Vender: «Schivo e votato al lavoro era un piccolo Cuccia cattolico»

«Fu ai vertici quando non si facevano grandi fortune»

«Un gran lavoratore, perbene, schivo, una sorta di piccolo Cuccia cattolico». Così Jody Vender, finanziere di grido negli anni Ottanta, ricorda Gianmario Roveraro quando si muoveva negli alti ranghi della finanza milanese. «Parlava sempre a voce bassissima, come fanno i preti in confessionale. A volte era quasi impossibile capire cosa sussurrava». Di Roveraro, Vender ricorda la sua uscita di scena, «un epilogo infelice» dopo la sua esperienza in Akros, la società da lui fondata e dalla quale uscì dopo aver sfiorato il fallimento: «Fino ad allora, seppure nel suo stile defilato e mai eccentrico, era stato uno dei protagonisti della finanza italiana. Quello di Akros deve essere stato certamente un duro colpo per lui, che sperava nella fusione con Sopaf, la finanziaria da me controllata. Io ero favorevole, ma gli azionisti di Akros bocciarono quella mossa e per lui credo sia stata una batosta». «Sono rimasto a bocca aperta quando ho saputo la notizia», spiega Vender, che sembra non credere molto alla vicenda del rapimento: «Non si può dire che fosse un uomo ricco o che si fosse arricchito come dirigente.

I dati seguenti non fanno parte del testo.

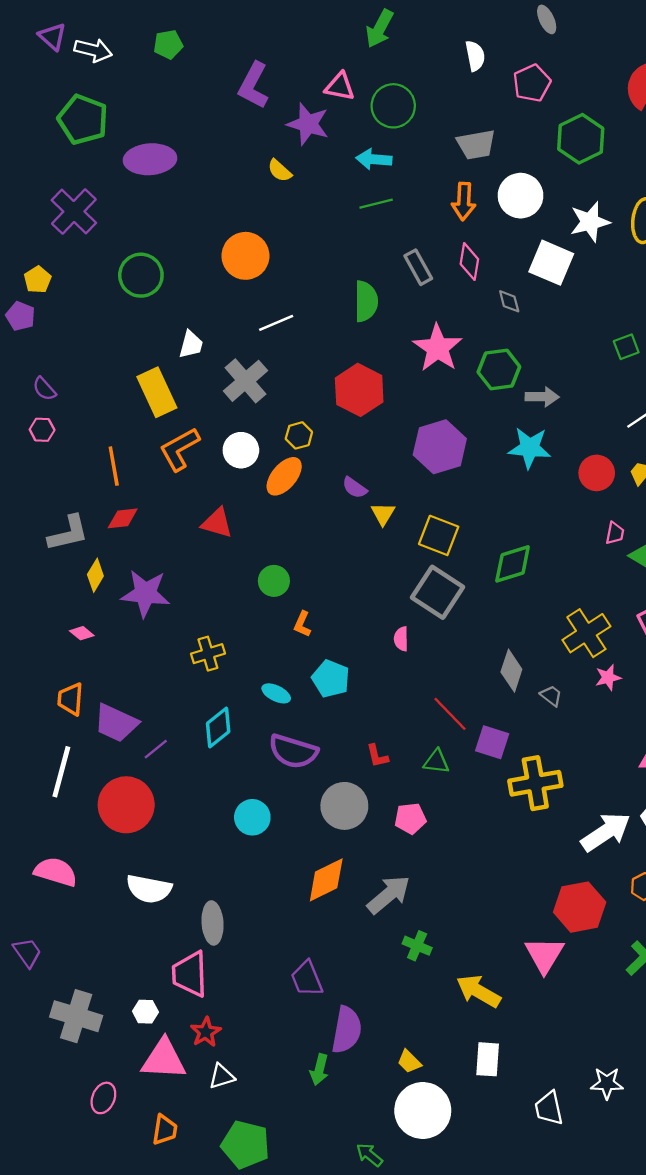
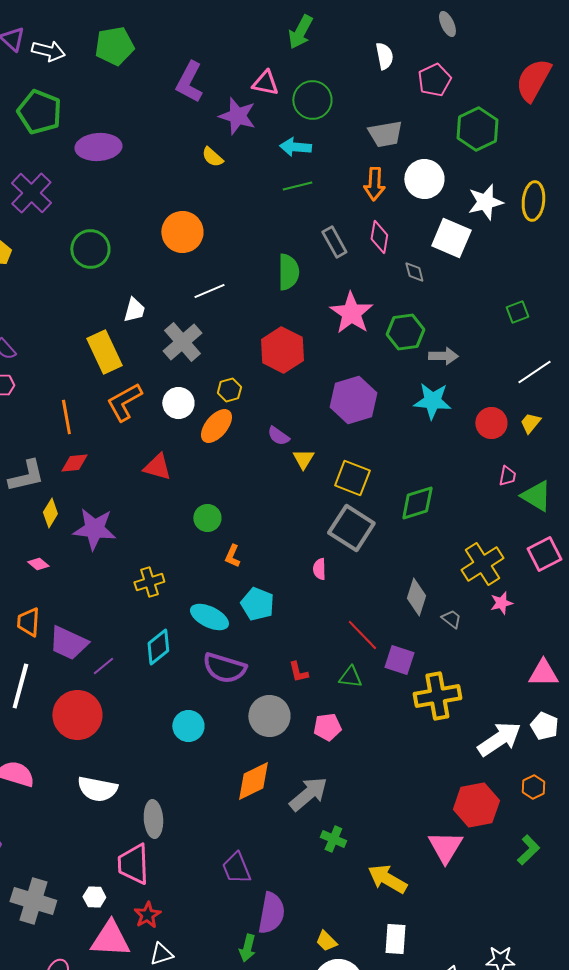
green pentagon: (168, 44) -> (114, 46), size x1.5
cyan ellipse: (276, 693) -> (209, 617), size x1.5

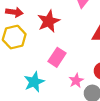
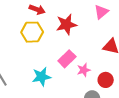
pink star: (76, 81) -> (84, 70), moved

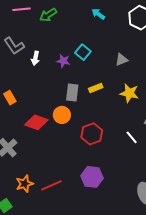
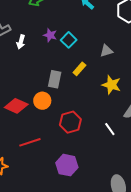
purple star: (63, 61) -> (50, 35), moved
yellow rectangle: (96, 88) -> (79, 69), moved, turned -32
red line: (51, 185) -> (30, 142), moved

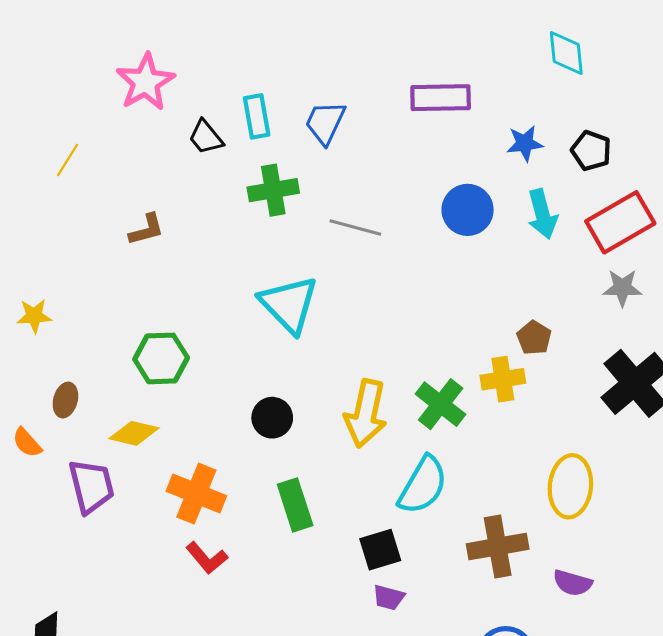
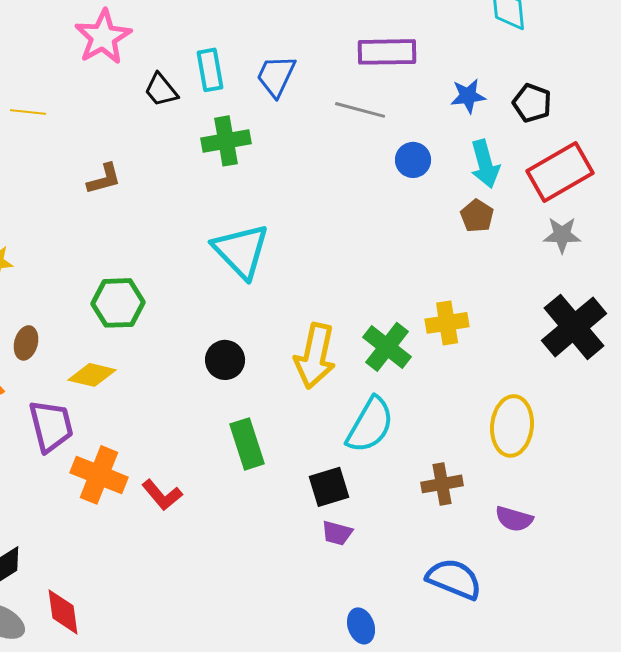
yellow line: (68, 160) -> (28, 112), turned 64
blue circle: (468, 210) -> (413, 160), size x0.7
gray line: (355, 228) -> (360, 110), moved
brown pentagon: (534, 338) -> (477, 216), moved
orange cross: (196, 494) -> (99, 475), moved
brown cross: (498, 547) -> (442, 484), size x0.7

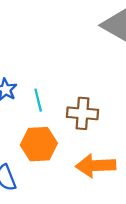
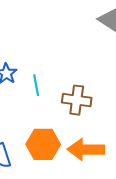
orange hexagon: (39, 144) -> (43, 144), moved

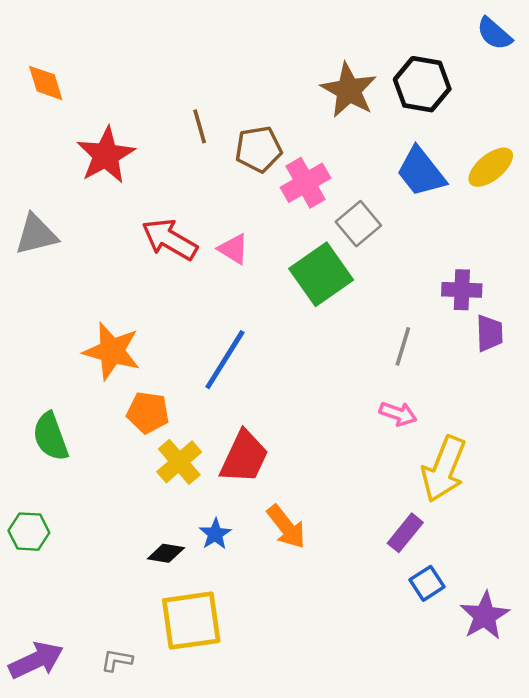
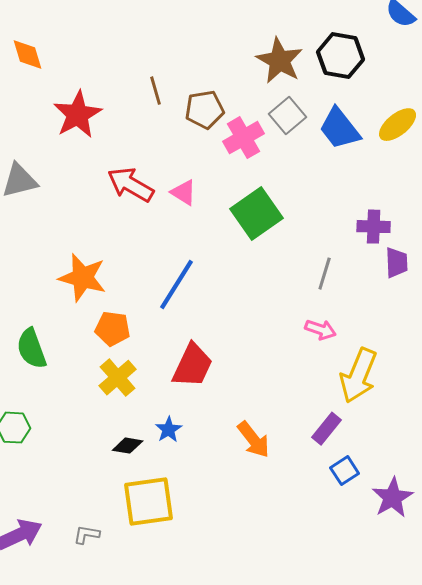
gray square: (358, 224) -> (288, 116), moved
yellow cross: (179, 462) -> (118, 378), moved
orange arrow: (286, 527) -> (254, 440), moved

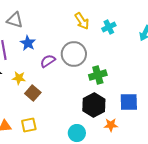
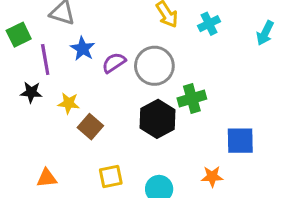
purple semicircle: (48, 61) -> (114, 63), moved
black hexagon: (94, 105) -> (158, 119), moved
yellow square: (29, 125) -> (111, 177), moved

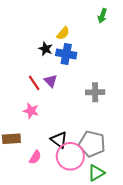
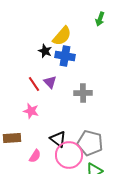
yellow semicircle: (63, 33) -> (62, 36), size x1.5
gray cross: (95, 92) -> (83, 93), moved

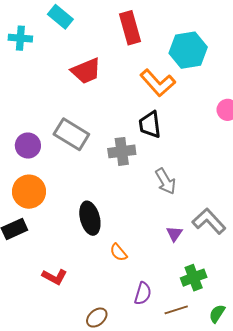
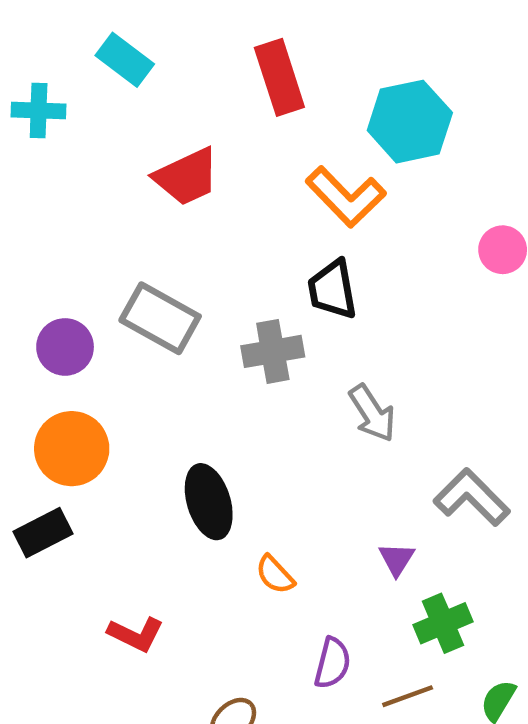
purple triangle: (174, 234) -> (397, 559), moved

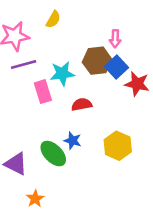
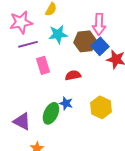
pink arrow: (115, 39) -> (99, 24), size x1.5
cyan star: (62, 74) -> (58, 34), moved
green ellipse: (53, 154) -> (51, 113), turned 70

Quelli erano anni in cui anche se occupavi posti di vertice, non venivi pagato con cifre spropositate come si fa adesso». Tra l'altro, aggiunge il finanziere, «la sua attività di beneficenza, il suo impegno nel sociale erano arcinoti anche nell'ambiente. Molti dei soldi che ha guadagnato li ha spesi in opere di bene».